Royal family feud delays democracy for Tonga

January 14, 2000

As a new millennium dawned over the small states of the western Pacific, King Taufa'ahau Tupou IV of Tonga appointed a new prime minister - his younger son Prince Ulukalala Lavaka Ata.

The king surprised observers by passing over his elder son, the far more experienced crown prince Tupouto'a, who was widely expected to succeed the outgoing Baron Vaea of Houma. But Ibrahim Aoude, associate professor of political science at the University of Hawaii, said Prince Tupouto'a had declined to become prime minister unless he was allowed to appoint a new cabinet.

"The king could not agree as it would have meant surrendering some of his powers to the prime minister. This is a significant blow to the fledgling democracy movement, frustrating any move to constitutional change that was hoped to increase democratic participation by the commoners.

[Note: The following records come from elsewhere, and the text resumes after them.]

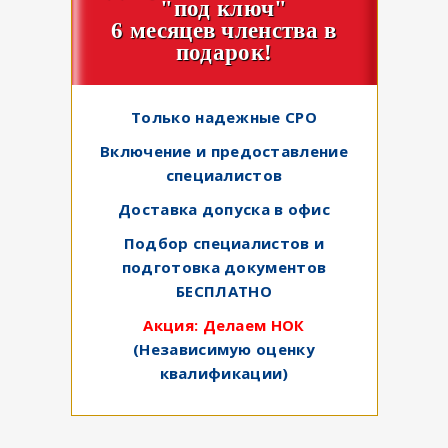
"под ключ"
6 месяцев членства в
подарок!
Только надежные СРО
Включение и предоставление
специалистов
Доставка допуска в офис
Подбор специалистов и
подготовка документов
БЕСПЛАТНО
Акция: Делаем НОК
(Независимую оценку
квалификации)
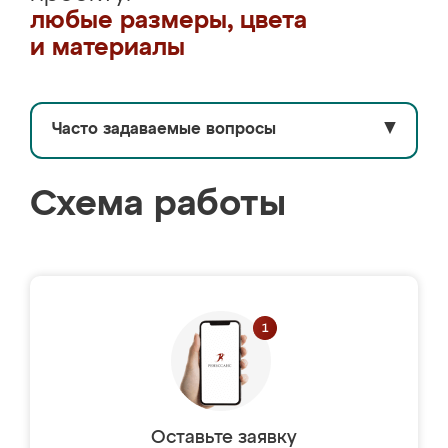
любые размеры, цвета
и материалы
Часто задаваемые вопросы
▼
Схема работы
Оставьте заявку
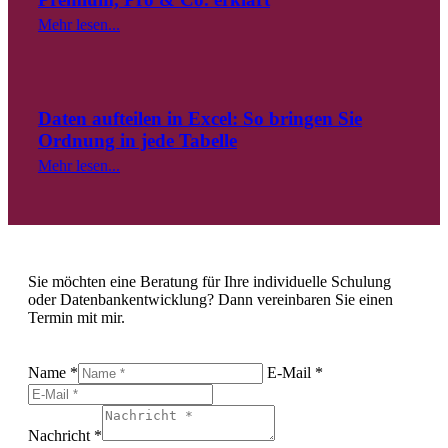
Mehr lesen...
Daten aufteilen in Excel: So bringen Sie
Ordnung in jede Tabelle
Mehr lesen...
Sie möchten eine Beratung für Ihre individuelle Schulung
oder Datenbankentwicklung? Dann vereinbaren Sie einen
Termin mit mir.
Name *
E-Mail *
Nachricht *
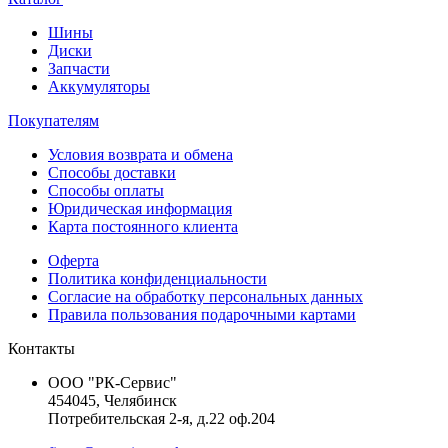
Шины
Диски
Запчасти
Аккумуляторы
Покупателям
Условия возврата и обмена
Способы доставки
Способы оплаты
Юридическая информация
Карта постоянного клиента
Оферта
Политика конфиденциальности
Согласие на обработку персональных данных
Правила пользования подарочными картами
Контакты
ООО "РК-Сервис"
454045, Челябинск
Потребительская 2-я, д.22 оф.204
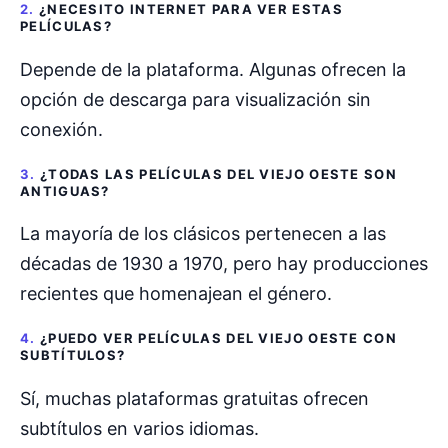
2.
¿NECESITO INTERNET PARA VER ESTAS
PELÍCULAS?
Depende de la plataforma. Algunas ofrecen la
opción de descarga para visualización sin
conexión.
3.
¿TODAS LAS PELÍCULAS DEL VIEJO OESTE SON
ANTIGUAS?
La mayoría de los clásicos pertenecen a las
décadas de 1930 a 1970, pero hay producciones
recientes que homenajean el género.
4.
¿PUEDO VER PELÍCULAS DEL VIEJO OESTE CON
SUBTÍTULOS?
Sí, muchas plataformas gratuitas ofrecen
subtítulos en varios idiomas.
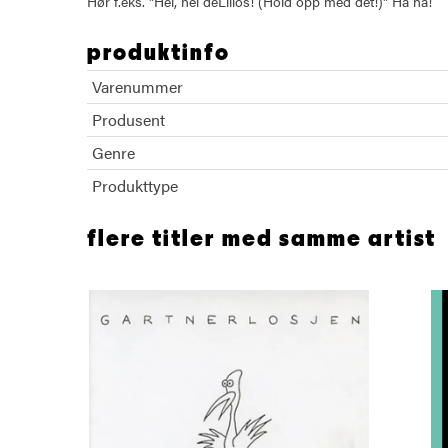
Hør f.eks. "Hei, hei deLillos! (Hold opp med det!)" Ha ha!
produktinfo
Varenummer
Produsent
Genre
Produkttype
flere titler med samme artist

"Prince Ulukalala, who is known to be an opponent of the democracy movement in Tonga, will continue the tradition of being appointed prime minister for life, a practice that the crown prince wanted discontinued."

Philip Cass, principal lecturer in journalism at Teesside University and a specialist in the history of the Oceanic region, said: "This is as much a family power struggle as an attempt by the king to rein back the pro-democracy movement in Tonga. The crown prince upset traditionalists by challenging his father's decisions and publicly criticising Tongan culture and attitudes.

"Last year he fired the harbour authority appointed by his father and cancelled pension payments to ministers and civil servants who had retired but were still working."

He also publicly criticised his countrymen and attacked what he called "long, boring church services" in a country where sabbath observance is mandatory.

"In a rigidly hierarchical society, the crown prince's comments are extraordinary and will have been seen as a direct attack not only on the way Tongan society has developed, but on his father as head of that society," Mr Cass said.

"The prime ministership is a lifetime position and the relationship between the prince and his older brother could become delicate when he succeeds his father as the next king."